Bud Powell

From New World Encyclopedia

Bud Powell
Birth name Earl Rudolph Powell
Born September 27, 1924
Origin Flag of United States New York City, USA
Died July 31, 1966
Genre(s) Jazz, bebop
Occupation(s) Pianist
Instrument(s) Piano
Label(s) Blue Note Records
Mercury Records
Norgran Records
Clef Records
Verve Records
Associated acts Sonny Rollins
Miles Davis

Earl Rudolph "Bud" Powell (September 27, 1924 – July 31, 1966), born in New York City, was one of the most influential pianists in the history of jazz. Along with Charlie Parker and Dizzy Gillespie he was instrumental in the development of bebop, and his virtuosity as a pianist led many to call him "the Charlie Parker of the piano."

Life

Powell's grandfather was a flamenco guitarist, and his father was a stride pianist. The family lived in New York City. His older brother William played the trumpet, and by the age of fifteen Powell was playing in his brother's band. Powell had learned classical piano from an early age, but by the age of eight was interested in jazz, playing his own transcriptions of Art Tatum and stride pianists Fats Waller and James P. Johnson. Younger brother Richie was also an accomplished pianist, as was school friend Elmo Hope. Thelonious Monk was an important early teacher and mentor, and a close friend throughout Powell's life, dedicating the composition "In Walked Bud" to Powell. In the early forties Powell played in a number of bands, including that of Cootie Williams, and in 1944 his first recording date was with Williams’ band. This session included the first ever recording of a tune by Monk, "'Round Midnight." Monk also introduced Powell to the circle of bebop musicians starting to form at Minton's Playhouse, and other early recordings included sessions with Frank Socolow, Dexter Gordon, J. J. Johnson, Sonny Stitt, Fats Navarro and Kenny Clarke. In the early years of bebop, Powell and Monk, as the first great modern jazz pianists, towered over their contemporaries, Al Haig, Ralph Burns, Dodo Marmarosa, and Walter Bishop, Jr.

Instrumental techniques

Powell soon became renowned for his ability to play accurately at fast tempos, inspired bebop soloing, and his comprehension of the ideas that Charlie Parker had suddenly unearthed from the piece Cherokee and other song-forms. Powell's solos, conceived in emulation of and rivalry with Parker, are instantly recognizable and descriptive, with frequent arpeggiations punctuated by chromaticism. They are nonetheless progressive-sounding, reaching for the heights of the harmonic series, beyond the confines of classical harmony to the extent possible within the piano keyboard. Powell's lines form series of brief, carefully phrased statements. They move confidently whether fully resolved or not, through moments of eloquence and near awkwardness. Powell adhered to a simplified left-hand "comping" recalling stride and pianist Teddy Wilson. The comping often consisted of single bass notes outlining the root and fifth. He also used a tenth, which he was able to reach easily due to his very large hands, with the minor seventh included.

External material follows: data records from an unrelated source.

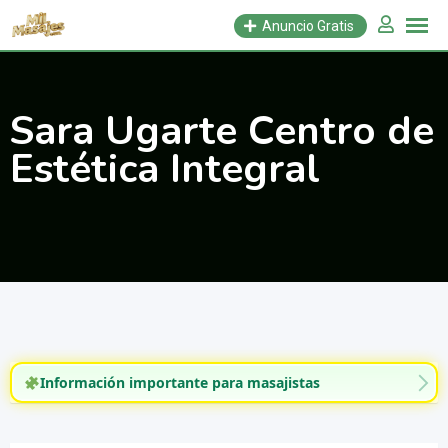
Saltar
Anuncio Gratis
al
contenido
Sara Ugarte Centro de
Estética Integral
Información importante para masajistas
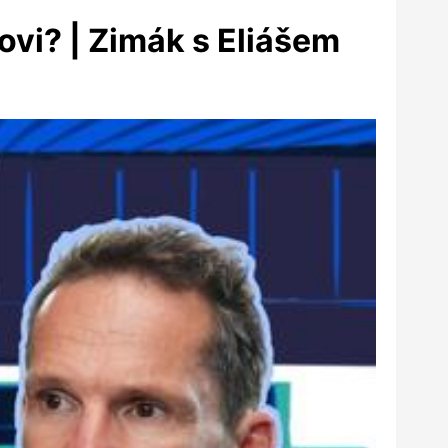
vi? | Zimák s Eliášem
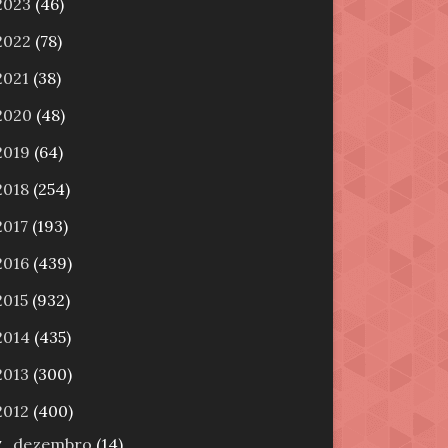
2023
(46)
2022
(78)
2021
(38)
2020
(48)
2019
(64)
2018
(254)
2017
(193)
2016
(439)
2015
(932)
2014
(435)
2013
(300)
2012
(400)
dezembro
(14)
▼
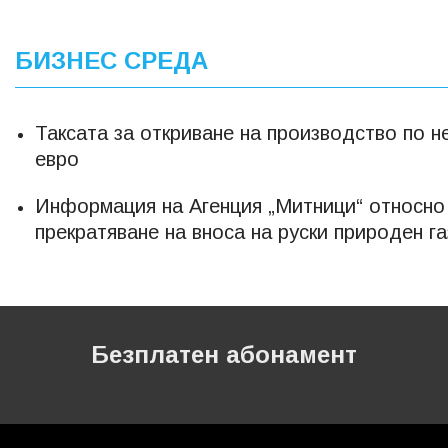
БИЗНЕС СРЕДА
Таксата за откриване на производство по 
евро
Информация на Агенция „Митници“ относно 
прекратяване на вноса на руски природен га
Безплатен абонамент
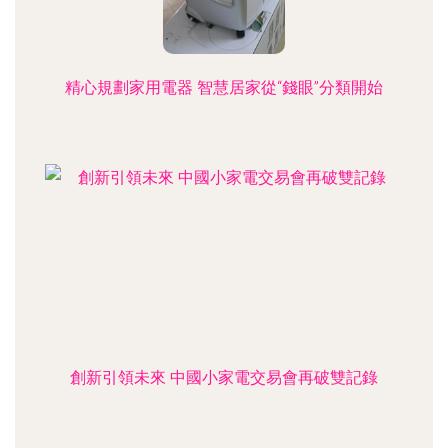
精心規劃家用電器 智慧居家從“錢眼”分類開始
創新引領未來 中國小家電交易會再破雙記錄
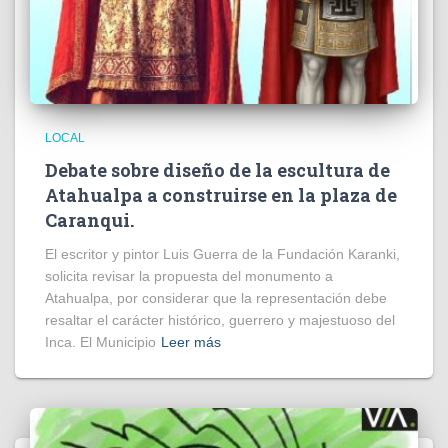
LOCAL
Debate sobre diseño de la escultura de
Atahualpa a construirse en la plaza de
Caranqui.
El escritor y pintor Luis Guerra de la Fundación Karanki,
solicita revisar la propuesta del monumento a
Atahualpa, por considerar que la representación debe
resaltar el carácter histórico, guerrero y majestuoso del
Inca. El Municipio
Leer más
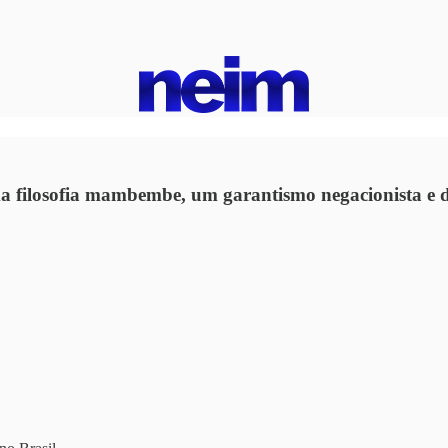
uma filosofia mambembe, um garantismo negacionista e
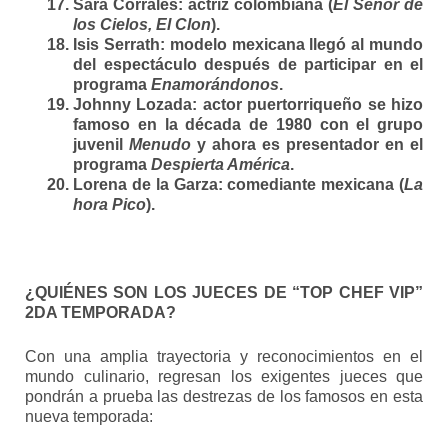
Sara Corrales:
actriz colombiana (
El Señor de
los Cielos, El Clon
).
Isis Serrath:
modelo mexicana llegó al mundo
del espectáculo después de participar en el
programa
Enamorándonos
.
Johnny Lozada:
actor puertorriqueño se hizo
famoso en la década de 1980 con el grupo
juvenil
Menudo
y ahora es presentador en el
programa
Despierta América
.
Lorena de la Garza:
comediante mexicana (
La
hora Pico
).
¿QUIÉNES SON LOS JUECES DE
“TOP CHEF VIP”
2DA TEMPORADA?
Con una amplia trayectoria y reconocimientos en el
mundo culinario, regresan los exigentes jueces que
pondrán a prueba las destrezas de los famosos en esta
nueva temporada:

From 1949, in Jazz News, we hear “Bud's left hand gives his playing a fullness and sureness that no other be-bop pianist has, Bud is also sufficiently independent from the tempo to be able to improvise fast, complicated phrases in the manner of Charlie Parker, phrases that always land on their feet with amazing precision. Bud Powell has enormous inspiration, in all his solos we recognize the sound of a great musician and the true class of someone who has something to say and says it well.”

Influences on Bebop and Jazz

Powell freed the right hand for continuous linear exploration, and facilitated in the left a statement of the harmonies typical of bebop. When Art Tatum questioned Powell's neglect of the left hand, the younger player responded audaciously in a subsequent tune by soloing with his left hand. Powell's favoring the treble was not to avoid integrating the hands, which is essential to both a solo and accompanying technique. With his polar division of the keyboard, however, Powell was most responsible for permanently establishing the piano on an equal improvisatory footing with the horns and bass. These formed the basic small ensembles that have dominated jazz since the swing era. Before Powell, Art Tatum and Earl Hines had also somewhat explored independent homophony closely resembling later piano playing. On his music, during an interview, Bud said, "I wish it had been given a name more in keeping with it's seriousness of purpose." In another he added, that he, by chance, carried the same label as Charlie Parker, the label, 'bop'..." Jay McShann said in an interview, "No, Bird has never played bebop. Bebop is only a term that they stuck onto his music. Bird was playing the blues. All of his music is based on the blues." Miles Davis announced, "Bebop? That's a word invented by white people." Bud Powell brought a sensitivity and a beauty to such an intricate style. From Francis Paudras on seeing Powell in Paris, “He seemed to me a sort of alchemist, blending matchless craftsmanship with unbounded inspiration and topping it off with impeccable taste. Never had any artist or musician given me the impression of such concentration, such a headlong rush toward perfection. Each evening was an awed communion, like a religious experience.”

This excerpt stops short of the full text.